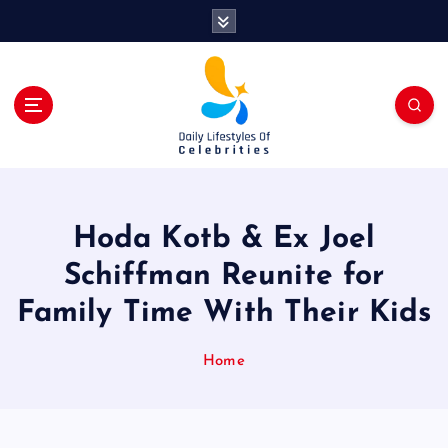
S
k
i
p
t
o
c
o
n
t
Hoda Kotb & Ex Joel
e
n
Schiffman Reunite for
t
Family Time With Their Kids
Home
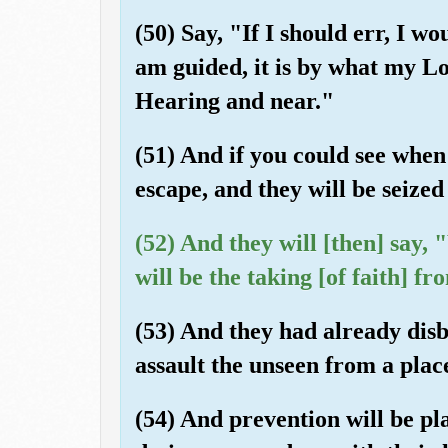
(50) Say, "If I should err, I wo
am guided, it is by what my Lo
Hearing and near."
(51) And if you could see when 
escape, and they will be seize
(52) And they will [then] say,
will be the taking [of faith] f
(53) And they had already disb
assault the unseen from a plac
(54) And prevention will be p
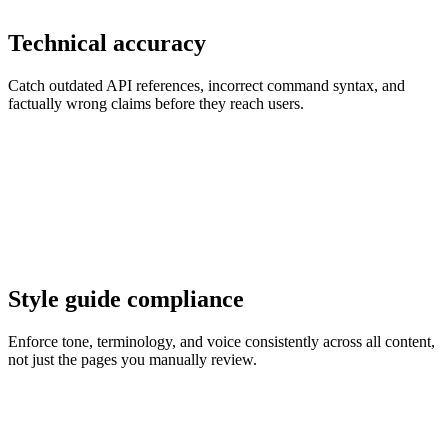
Technical accuracy
Catch outdated API references, incorrect command syntax, and
factually wrong claims before they reach users.
Style guide compliance
Enforce tone, terminology, and voice consistently across all content,
not just the pages you manually review.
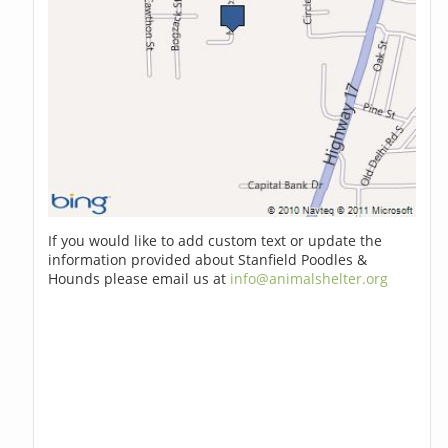
If you would like to add custom text or update the
information provided about Stanfield Poodles &
Hounds please email us at
info@animalshelter.org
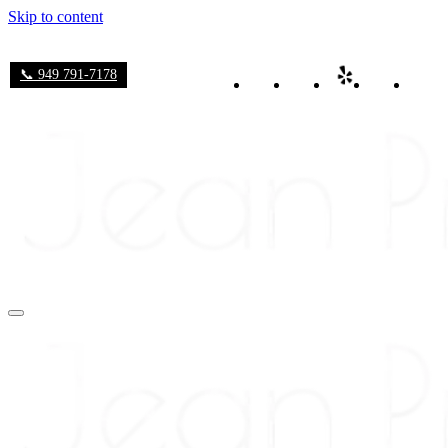
Skip to content
📞 949 791-7178
Navigation
Menu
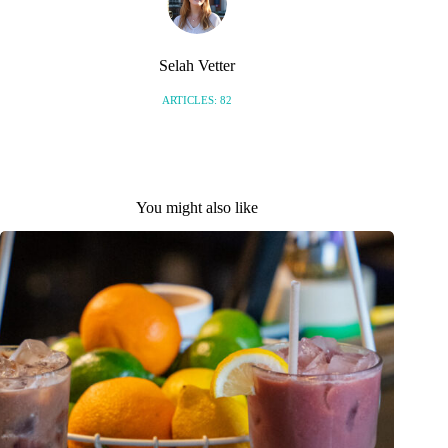
Selah Vetter
ARTICLES: 82
You might also like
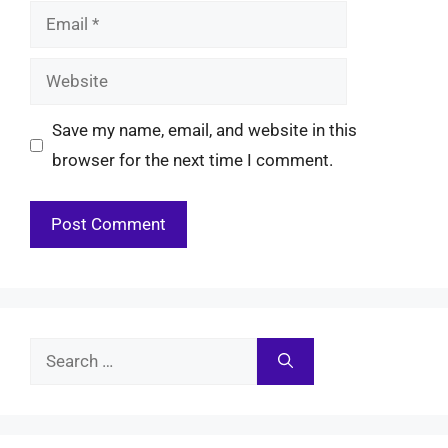
Email
Website
Save my name, email, and website in this
browser for the next time I comment.
Search
for:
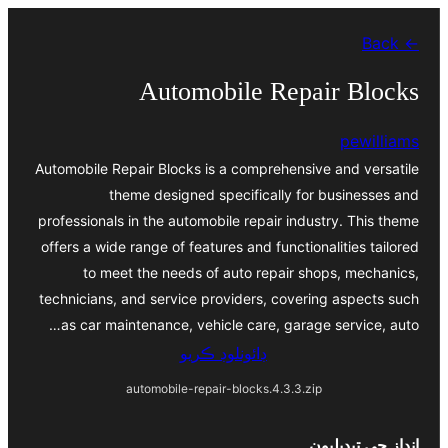
Skip
← Back
to
content
Automobile Repair Blocks
pewilliams
Automobile Repair Blocks is a comprehensive and versatile
theme designed specifically for businesses and
professionals in the automobile repair industry. This theme
offers a wide range of features and functionalities tailored
to meet the needs of auto repair shops, mechanics,
technicians, and service providers, covering aspects such
as car maintenance, vehicle care, garage service, auto…
ڊائونلوڊ ڪريو
automobile-repair-blocks.4.3.3.zip
انداز جي تبديليون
__________
**WORK ITEM:**
In the entries above, identify every line with the word "they". Copy those lines.

**RESPONSE FOR THIS EXERCISE:**
escape, and they will be seize
(52) And they will [then] say,
(53) And they had already disb
factually wrong claims before they reach users.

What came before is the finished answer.